In the prelude to the release of the album, frontman Dani Filth, advised that this would be reminiscent of an old-school COF album, perhaps in the vein of Nmypthetamine but also keeping up with the bands modern direction which was illustrated on their last album 2017’s Cryptoriana – The Seductiveness of Decay. On first listen it is fair to say he’s not wrong. In fact he’s spot-on.
The album opens with a short but haunting instrumental piece before exploding into life, or death if you prefer, with a rhythmically ferocious track “Existential Terror” backed by the symphonic elegance that is the band’s trademark. The gears shift more times than a Formula One driver but always with the intention of pushing forward. By contrast “Necromantic Fantasies”, the next track, is even-paced save for the odd up-tempo lead guitar lines. It is arguably COF at their finest, a little less screech in Dani’s vocals and lies on the lower end of the extremity scale, but showcases the full extent of what the band is capable of in all of their gothic cinematic glory. Truly pushing beyond the boundaries that have often stagnated the extreme metal genre.
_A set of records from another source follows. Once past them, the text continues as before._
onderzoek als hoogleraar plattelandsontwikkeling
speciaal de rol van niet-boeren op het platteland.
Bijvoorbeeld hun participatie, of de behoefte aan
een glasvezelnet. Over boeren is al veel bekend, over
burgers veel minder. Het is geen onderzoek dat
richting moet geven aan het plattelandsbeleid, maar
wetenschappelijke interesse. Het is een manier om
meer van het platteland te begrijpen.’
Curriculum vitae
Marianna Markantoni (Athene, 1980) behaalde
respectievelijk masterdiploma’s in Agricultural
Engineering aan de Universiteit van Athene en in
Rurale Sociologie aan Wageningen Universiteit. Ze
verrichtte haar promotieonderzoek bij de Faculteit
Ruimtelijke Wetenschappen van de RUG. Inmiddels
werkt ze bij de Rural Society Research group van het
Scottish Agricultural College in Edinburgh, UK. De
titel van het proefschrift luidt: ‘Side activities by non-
Renowned author of the obscure H.P. Lovecraft provides the inspiration for the gloriously rabid “Crawling King Chaos”. The pulsating drumbeat and razor-sharp guitar work allows Dani Filth to vocally bleed all over this track. The keyboards and orchestral backing vocals add an air of menace that draws you in like a foolish teenage victim in a slasher film. The composition of the track is outstanding and once again just proves that when it comes to dark cinematic music in the minds of raging talented musicians with a penchant for the extreme they have no equals.
Across the albums 70 minute runtime, if you include the two bonus tracks, there is barely a wasted second. It is beautifully crafted and executed with skill and a masterful touch, kudos to producer Scott Atkins for his work in bringing the madness to life in such a sonically pleasing way.
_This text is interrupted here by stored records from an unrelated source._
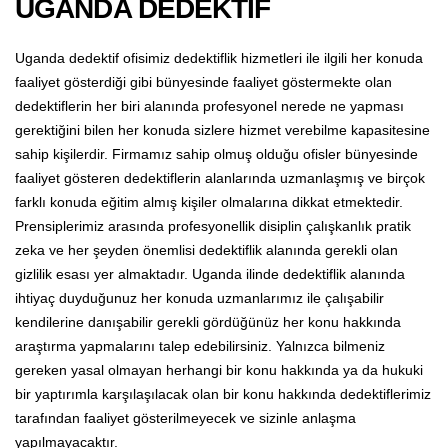
UGANDA DEDEKTİF
Uganda dedektif ofisimiz dedektiflik hizmetleri ile ilgili her konuda
faaliyet gösterdiği gibi bünyesinde faaliyet göstermekte olan
dedektiflerin her biri alanında profesyonel nerede ne yapması
gerektiğini bilen her konuda sizlere hizmet verebilme kapasitesine
sahip kişilerdir. Firmamız sahip olmuş olduğu ofisler bünyesinde
faaliyet gösteren dedektiflerin alanlarında uzmanlaşmış ve birçok
farklı konuda eğitim almış kişiler olmalarına dikkat etmektedir.
Prensiplerimiz arasında profesyonellik disiplin çalışkanlık pratik
zeka ve her şeyden önemlisi dedektiflik alanında gerekli olan
gizlilik esası yer almaktadır. Uganda ilinde dedektiflik alanında
ihtiyaç duyduğunuz her konuda uzmanlarımız ile çalışabilir
kendilerine danışabilir gerekli gördüğünüz her konu hakkında
araştırma yapmalarını talep edebilirsiniz. Yalnızca bilmeniz
gereken yasal olmayan herhangi bir konu hakkında ya da hukuki
bir yaptırımla karşılaşılacak olan bir konu hakkında dedektiflerimiz
tarafından faaliyet gösterilmeyecek ve sizinle anlaşma
yapılmayacaktır.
More standout tracks emerge out of the darkness in the shape of the brilliantly erractic “The Dying of the Embers” and a uber-paced “Us, Dark, Invincible” which is classic COF reset for 2021. There is also a delight for horror fans with the guest appearance of Doug “Pinhead” Bradley, he of the Hellraiser franchise, as he lends his devil tongue to provide us with an ominous warning about the future of the human race in the backdrop of a progressively aggressive riff and familiar filthy vocals.
If there was any doubt about the place of Cradle of Filth in the pantheon of the great metal bands of the past three decades then it has been well and truly cemented with Existence is Futile. A finer album of any genre in 2021 your ears are unlikely to hear.
Donnie’s Rating: 10/10 – A modern day monstrous masterpiece.